◆ Aim of the exercise
Please reproduce the lines of the records below from the one holding "especie del grupo" through the one holding "only area with bar.", inclusive, skipping all pictures.

(Given entries Opens)

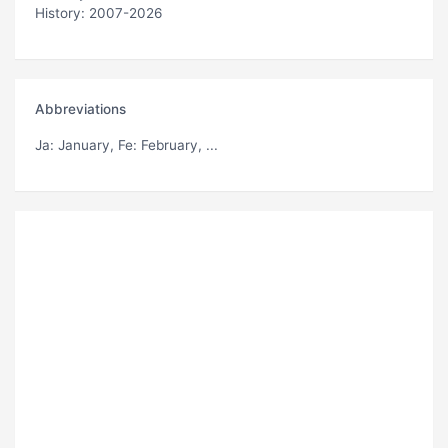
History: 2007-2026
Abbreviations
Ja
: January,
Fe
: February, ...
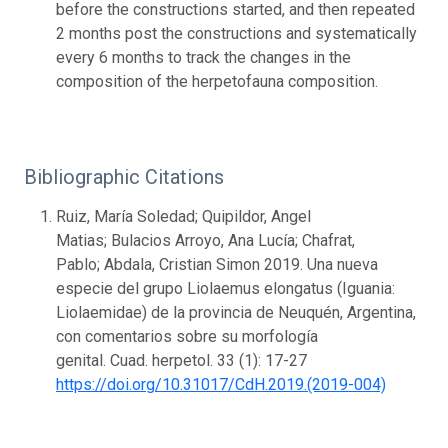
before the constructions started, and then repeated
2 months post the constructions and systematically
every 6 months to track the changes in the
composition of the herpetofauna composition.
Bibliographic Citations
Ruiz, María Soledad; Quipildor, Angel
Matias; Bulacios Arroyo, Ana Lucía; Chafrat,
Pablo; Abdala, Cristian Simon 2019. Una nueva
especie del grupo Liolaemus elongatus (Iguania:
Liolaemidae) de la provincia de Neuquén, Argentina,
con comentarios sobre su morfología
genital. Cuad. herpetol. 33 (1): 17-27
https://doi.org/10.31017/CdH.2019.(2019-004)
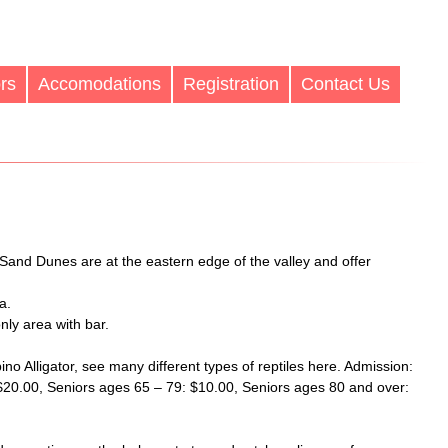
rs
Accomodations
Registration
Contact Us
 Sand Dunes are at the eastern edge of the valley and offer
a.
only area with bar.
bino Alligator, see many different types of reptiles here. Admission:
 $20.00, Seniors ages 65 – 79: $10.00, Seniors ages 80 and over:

(Given entries Closes)
(Given entries Opens)

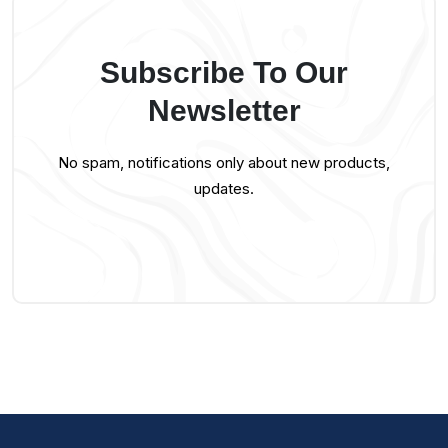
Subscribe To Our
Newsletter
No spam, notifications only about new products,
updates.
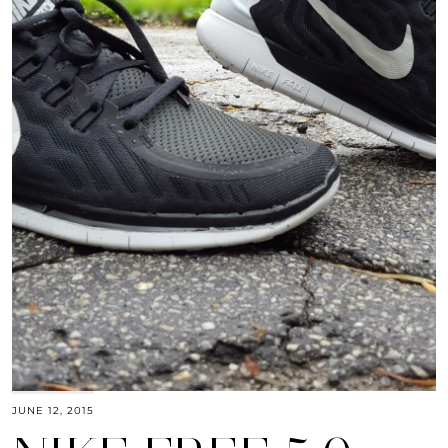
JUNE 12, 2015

(Given entries Closes)
(Given entries Opens)

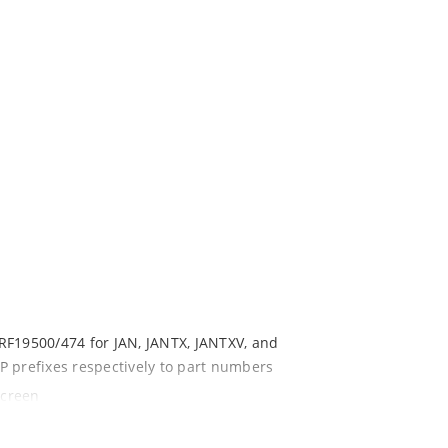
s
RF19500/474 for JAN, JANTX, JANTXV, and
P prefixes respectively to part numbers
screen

(Given entries Closes)

◆ Written solution
especie del grupo Liolaemus elongatus (Iguania:
Liolaemidae) de la provincia de Neuquén, Argentina,
con comentarios sobre su morfología
genital. Cuad. herpetol. 33 (1): 17-27
https://doi.org/10.31017/CdH.2019.(2019-004)
rs
Accomodations
Registration
Contact Us
 Sand Dunes are at the eastern edge of the valley and offer
a.
only area with bar.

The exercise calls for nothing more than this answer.